La Ville de Québec, qui a fêté son 400e anniversaire cette année, a été fort occupée depuis le tournant du millénaire, technologiquement parlant, en raison notamment des fusions municipales. Et l’avenir semble tout aussi chargé pour la Ville qui s’attend à une croissance « énorme » de la demande émanant des clientèles et a plusieurs projets sur la table.

Certes, en 2001, la Capitale nationale a fait l’objet d’une annexion d’une douzaine de municipalités, ce qui a entraîné des projets de rationalisation, d’intégration et d’implantation d’actifs technologiques requis par la ville agrandie. En parallèle, les actifs en exploitation ont requis des mises à jour et des évolutions.
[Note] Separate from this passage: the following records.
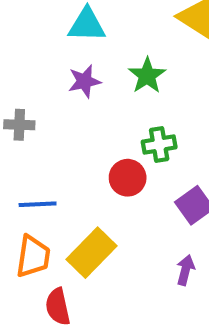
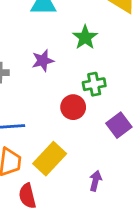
purple star: (84, 81) -> (43, 61), moved
purple arrow: (185, 270) -> (95, 181), moved

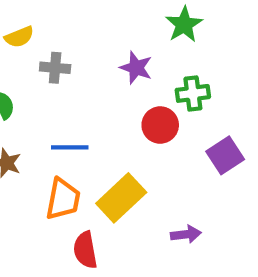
purple star: (43, 61) -> (136, 68), moved, turned 30
purple arrow: (95, 181) -> (186, 234), turned 66

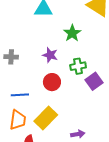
red circle: (160, 125) -> (52, 82), moved
purple square: (225, 155) -> (94, 81), moved

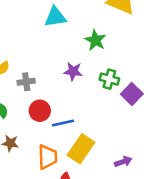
green cross: (78, 66) -> (109, 79), turned 35
red circle: (52, 82) -> (40, 111), moved
blue line: (20, 95) -> (63, 123), moved

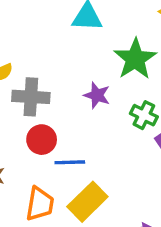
green star: (95, 40) -> (135, 59), size x1.4
gray cross: (26, 82) -> (31, 97), size x1.5

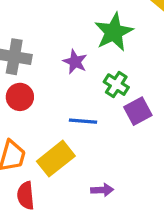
blue line: (70, 162) -> (83, 121), moved

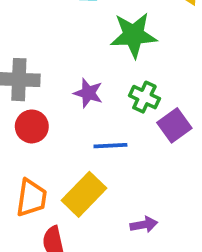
green star: (114, 32) -> (134, 35), turned 30
purple star: (75, 62) -> (88, 93), moved

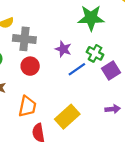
blue line: (110, 146) -> (77, 69), moved, turned -36
yellow rectangle: (84, 194) -> (67, 117), moved
purple arrow: (144, 225) -> (113, 109), moved

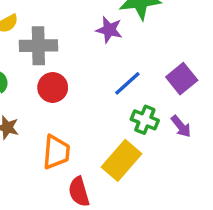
purple star: (63, 49) -> (109, 30), moved
green cross: (95, 53) -> (145, 120), moved
purple arrow: (113, 109) -> (181, 126), moved, turned 64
Ainsi, la quantité et la variété de projets qui ont été réalisés entre 2001 et 2007 sont saisissantes : un réseau en fibre optique interbâtiments, déploiement de la téléphonie IP, de réseaux de radiocommunication pour la police et les autobus, d’équipements audiovisuels et informatiques dans les salles de conférence, résolutions municipales sur intranet, normalisation du parc informatique, intranets, système informatisé pour les bibliothèques, télétravail, etc. La ville a également déployé des applications de gestion financière et de paie, de gestion et d’entretien des immeubles, de traitement des requêtes des citoyens, de géomatique, de gestion des processus décisionnels, etc.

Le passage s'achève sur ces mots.